It's over.
Tonight, despite a 5-1 win over the 'Canes, the Sabres were eliminated from the playoffs with New York's 2-1 win over Philly.
That has to be one of the most helpless feelings in all of sports - your team did its part to stay in the race, but its destiny was in the hands of someone else.
In the coming days, I'm sure we'll all have our theories and comments on the season that was. Too little too late, needing too much outside help - I know that I should have seen this coming. I knew that it would take a miracle for this team to reach the playoffs.
That doesn't mean that this still doesn't hurt.
It hurts for me to see Ryan Miller so sad, when he was one of the few players who really stepped up this season.

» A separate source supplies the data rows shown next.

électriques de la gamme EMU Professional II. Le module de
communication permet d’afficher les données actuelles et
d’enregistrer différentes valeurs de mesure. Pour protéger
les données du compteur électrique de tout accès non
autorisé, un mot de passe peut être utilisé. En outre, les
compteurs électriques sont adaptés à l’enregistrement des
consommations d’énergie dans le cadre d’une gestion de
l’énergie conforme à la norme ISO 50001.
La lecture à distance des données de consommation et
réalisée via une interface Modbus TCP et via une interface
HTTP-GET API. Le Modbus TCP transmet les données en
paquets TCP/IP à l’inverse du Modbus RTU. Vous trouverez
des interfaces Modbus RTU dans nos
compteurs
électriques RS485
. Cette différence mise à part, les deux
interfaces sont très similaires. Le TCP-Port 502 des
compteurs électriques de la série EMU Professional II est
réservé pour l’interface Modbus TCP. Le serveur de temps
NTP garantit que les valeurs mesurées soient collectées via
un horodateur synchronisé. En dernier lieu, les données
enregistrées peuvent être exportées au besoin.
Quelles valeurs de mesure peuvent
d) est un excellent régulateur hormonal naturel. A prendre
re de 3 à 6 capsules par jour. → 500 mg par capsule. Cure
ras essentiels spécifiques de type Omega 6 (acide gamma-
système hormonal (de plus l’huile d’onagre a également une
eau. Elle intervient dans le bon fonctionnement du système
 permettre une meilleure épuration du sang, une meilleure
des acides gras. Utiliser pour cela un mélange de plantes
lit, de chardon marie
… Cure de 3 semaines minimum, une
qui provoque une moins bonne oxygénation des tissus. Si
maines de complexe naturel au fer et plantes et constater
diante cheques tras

It hurts to think that Saturday could be Lindy's last game behind the bench as a Sabres coach.
It hurts to have to pick another team to root for in the playoffs; it never feels right when I do.
It hurts to say goodbye to this team until October.

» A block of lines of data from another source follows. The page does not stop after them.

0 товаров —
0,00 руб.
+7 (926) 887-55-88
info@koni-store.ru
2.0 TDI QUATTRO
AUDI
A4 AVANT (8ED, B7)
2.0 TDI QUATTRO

But I don't have to do that just yet. I'll be at the game on Saturday, and I hope that they go out on a high note. I hope they play with the pride and fire that they showed tonight because I was really proud of them. Tonight, they did all that they could in a game I thought they would never win. I just sincerely hope that they will put it all out there again Saturday, give the fans something positive to take into the offseason.
Another year, another bittersweet night in Carolina. It's funny how the circumstances were reversed, though. In 2006, it was a loss that left us in tears but the memories of a beautiful season that took some of the sting away. In 2009, it's a win that should leave us jubilant but the memories of a turbulent season that have us depressed.
Saturday still matters - for the fans, for proving that there's still some fight left in this team. It may be over for us, but it should never be played like it's over for them. That game is going to show us a lot about how this team really sees itself, and I can only hope that it makes me go into the summer with some pride left in these boys.
3 comments:
I think I'm going to the game on Saturday too, if my brother can score some press passes for the both of us.
If I do get to go, I really hope that the Sabres end the season on a high note - doesn't mean that I won't leave the arena without a few tears, though. Until September...
doesn't mean that I won't leave the arena without a few tears, though.
I'm fully expecting to be emotional no matter the outcome tomorrow. I know that some people are fed up with this team, but there's still guys I love in Blue and Gold - and I hate knowing that I won't get to watch them play until the fall.
I feel the same way you do, Katie. I can't bring myself to hate most of the boys.